KG: Is there anything else you’d like to say that I didn’t ask you about?

A: I think too many people are falling for the Pritzker propaganda. He spoke at No Kings, and mere hours later his cops beat so many people up in Broadview. There was an ambulance called for a protester and 11 people were arrested just for being there after the curfew at 6 p.m. It created an incredibly unsafe and chaotic situation and pushed all of the protesters into Maywood, into a residential neighborhood. They were literally beating people up in residents’ front yards. If that’s what his police are doing, I just don’t care about what he’s saying in the media. Pritzker’s messaging on this is starting to be challenged. I don’t like the idea of being a punching bag for him to prove that there’s no need for the National Guard to be sent in. I want the Chicago and Illinois Left to split from Pritzker. I think that’s a really important shift that needs to happen as soon as possible. Pritzker sacrificed all of us, and Pritzker is not on our side. Pritzker is on his own side.

Glenn Allen interviews Mandy Medley

MM: My name is Mandy Medley, a worker-owner at Pilsen Community Books (PCB) and also a member of PUNO (Pilsen Unidos Por Nuestro Orgullo) here in Pilsen.

GA: How has the ICE invasion impacted you and your community?

 

MM: Mostly we are just really scared for our neighbors. There has not been as much activity in Pilsen as elsewhere on the southwest side and in the suburbs, but we did have a neighbor who was taken at the restaurant across the street from the bookstore in the morning before we were open. Actually two neighbors were, and that was a real eye-opening moment for us. So ever since then we’ve been organizing with neighbors trying to find ways to help try to get educated and pass what we learn along to people and just be as present as possible in the neighborhood.

GA: So tell us about the work you’ve been doing.

 

MM:  So I joined a coalition called PUNO. It’s a coalition of different immigrant rights organizations and neighborhood groups and also just random neighbors who are committed to advocating for the protection of immigrant rights. PUNO does legal support, education, community engagement, and then they also do migra watch, which is the thing I’ve been most involved in. PUNO puts on public migra watch training to help folks learn how to identify ICE activity happening in their neighborhood and give them some tools for ways to react, encourage them to record any interactions that they have with ICE, or record any activity they see and also to collect license plates. The first training I went to was super empowering. I think we all know in the abstract ways that we could be a community defense, but to have someone go through it step-by-step was very empowering. I got involved in migra watch along with everyone else at Pilsen Community Books, and a bunch of our neighbors. We sign up for shifts to be on watch in the neighborhood and respond to reports of activity that are called in through the Illinois Coalition for Immigrant and Refugee Rights hotline.

GA: How many people have you trained?

 

MM: I don’t have exact numbers, but I bet PUNO has trained over a thousand folks.

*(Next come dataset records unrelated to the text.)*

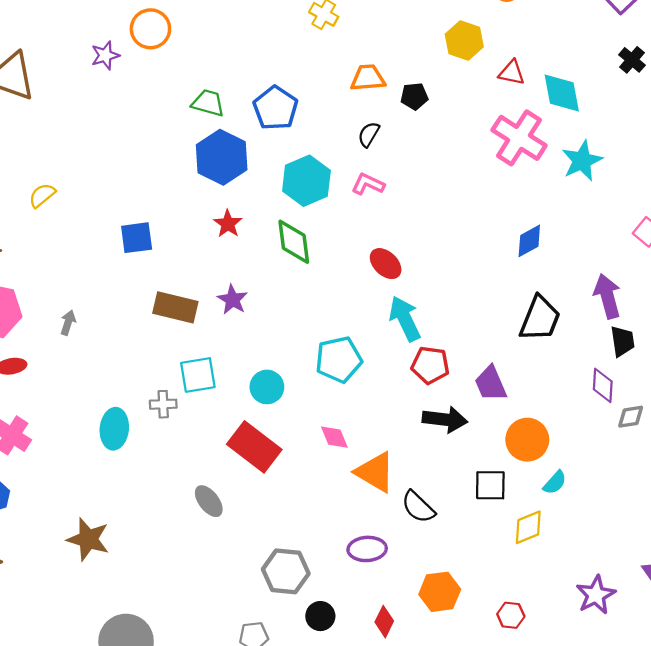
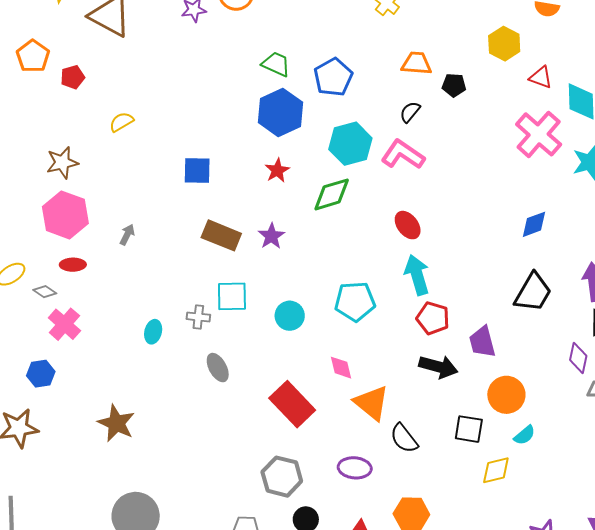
pink L-shape: (368, 184) -> (403, 155), size x1.5
green diamond: (294, 242) -> (332, 194), turned 72
cyan ellipse: (114, 429) -> (153, 332), size x0.7
red rectangle: (254, 447) -> (292, 404), moved
gray ellipse: (209, 501) -> (218, 368), moved

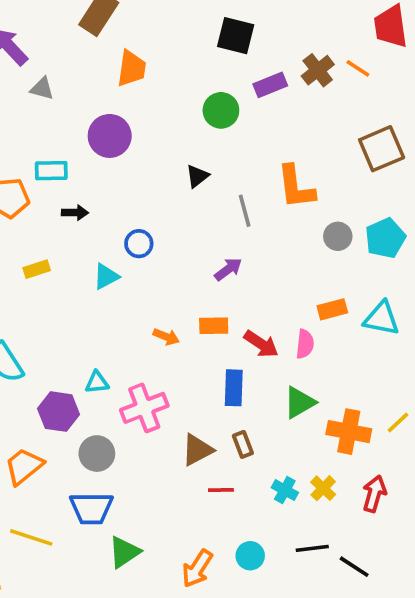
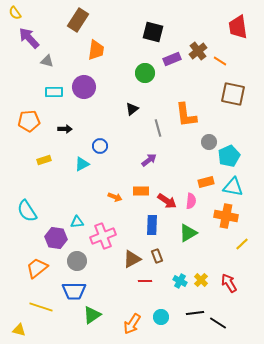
orange line: (358, 68) -> (220, 61), moved
brown square: (382, 149) -> (233, 94), turned 35
cyan rectangle: (51, 171) -> (54, 92), moved
cyan pentagon: (385, 238) -> (229, 156), moved
orange cross: (349, 432) -> (226, 216), moved
red arrow: (374, 494) -> (229, 283), turned -48

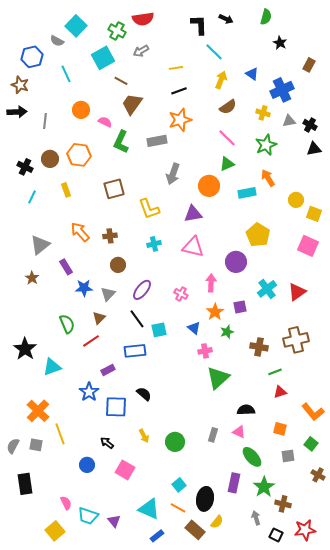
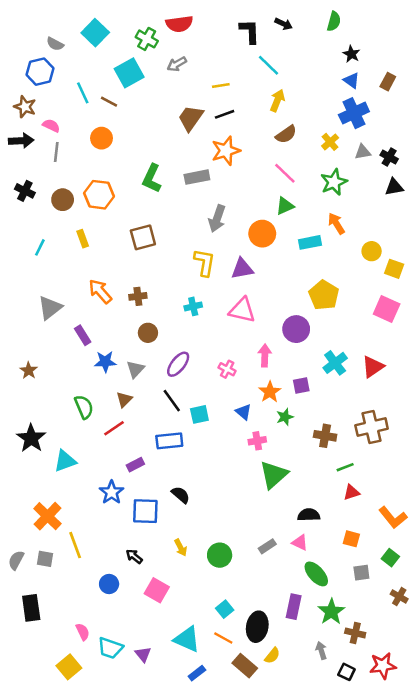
gray semicircle: (57, 41) -> (55, 44), moved
blue triangle: (252, 74) -> (351, 80), moved
brown line: (121, 81) -> (109, 102), moved
brown trapezoid: (132, 104) -> (191, 118), moved
yellow cross: (263, 113) -> (330, 142), turned 32
pink semicircle: (105, 122) -> (51, 126), moved
black cross: (25, 167) -> (25, 191), moved
yellow L-shape: (149, 209) -> (204, 262), moved, turned -150
brown star: (32, 278) -> (29, 370), moved
gray rectangle: (213, 435) -> (267, 546), turned 40

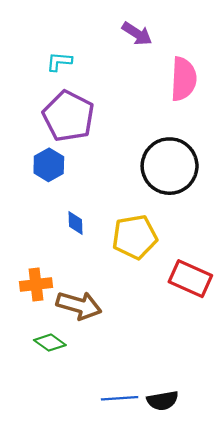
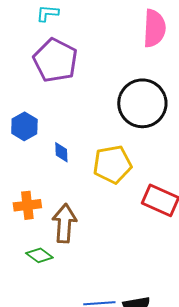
blue hexagon: (49, 165) -> (24, 126), moved
brown arrow: (79, 305) -> (64, 223), turned -102

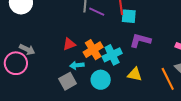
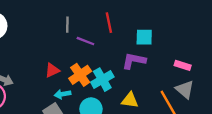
purple line: (97, 12) -> (85, 41), moved
cyan square: (129, 16) -> (144, 37), moved

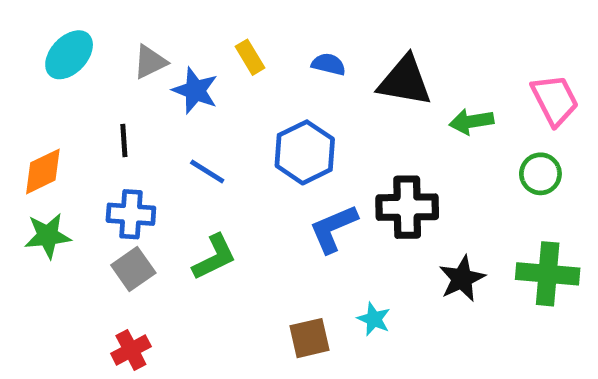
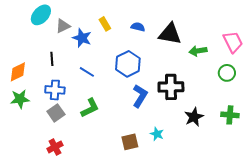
cyan ellipse: (69, 55) -> (41, 15), moved
blue L-shape: (333, 229) -> (140, 96), turned 145
green cross: (548, 274) -> (230, 115), size x0.7

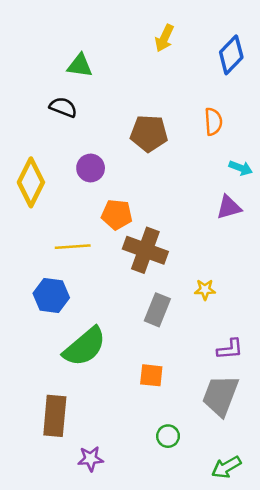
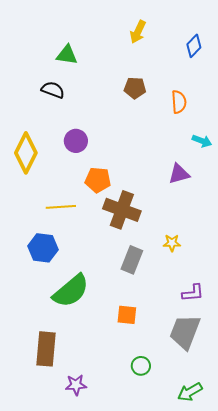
blue diamond: (231, 55) -> (194, 46), size x0.7
brown pentagon: (149, 133) -> (135, 88), moved, size x0.7
purple triangle: (229, 207) -> (179, 174), moved

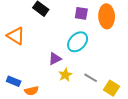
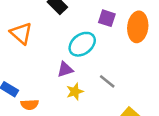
cyan ellipse: (78, 42) -> (82, 44), moved
gray line: (91, 78) -> (107, 81), moved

As far as I know, PUNO is the only migra watch group that holds in-person open, public trainings.

GA: So how has that changed the group? Are those people taking part and signing up for work? Are they becoming part of a larger network that is starting to form?

MM: PUNO trains lots of people. You don’t have to live in Pilsen to go to a migra watch training. If you do go to a training and you want to get plugged into PUNO, we help you get on-boarded and into our network. But because we also are connected to all different rapid response networks throughout the city through ICIRR we can help folks get plugged into their neighborhood if they’re not Pilsen based. PUNO has grown exponentially and it’s been really great to see and to meet new neighbors, but we’ve also directed countless people to other networks throughout the city.

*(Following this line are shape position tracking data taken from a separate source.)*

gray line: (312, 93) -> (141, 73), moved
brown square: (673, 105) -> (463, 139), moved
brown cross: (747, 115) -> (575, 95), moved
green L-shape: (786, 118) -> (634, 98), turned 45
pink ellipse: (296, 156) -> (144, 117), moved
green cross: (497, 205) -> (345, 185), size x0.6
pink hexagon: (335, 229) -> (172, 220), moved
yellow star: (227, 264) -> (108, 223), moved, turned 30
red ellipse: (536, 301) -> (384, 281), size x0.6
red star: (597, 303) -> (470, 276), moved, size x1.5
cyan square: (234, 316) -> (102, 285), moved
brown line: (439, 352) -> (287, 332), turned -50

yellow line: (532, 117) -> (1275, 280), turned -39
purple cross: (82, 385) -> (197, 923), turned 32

GA: How did you decide to do in-person mass training?

 

MM: You know, I don’t know. I wasn’t a part of that early decision. But when something like this happens, when there’s a crisis, everyone’s like, “I wanna help but I don’t know how.” There have been a bunch of organizers in Pilsen and in the Little Village neighborhood and beyond who have been planning for this for a long time. They’ve been organizing around this for years and years, so this crisis wasn’t new for them. It’s my understanding that they understand the power of community engagement and they wanted to help folks get involved and you know be as informed as they could be. PUNO had the capacity to put these on in conjunction with ICIRR and it just kind of grew from there.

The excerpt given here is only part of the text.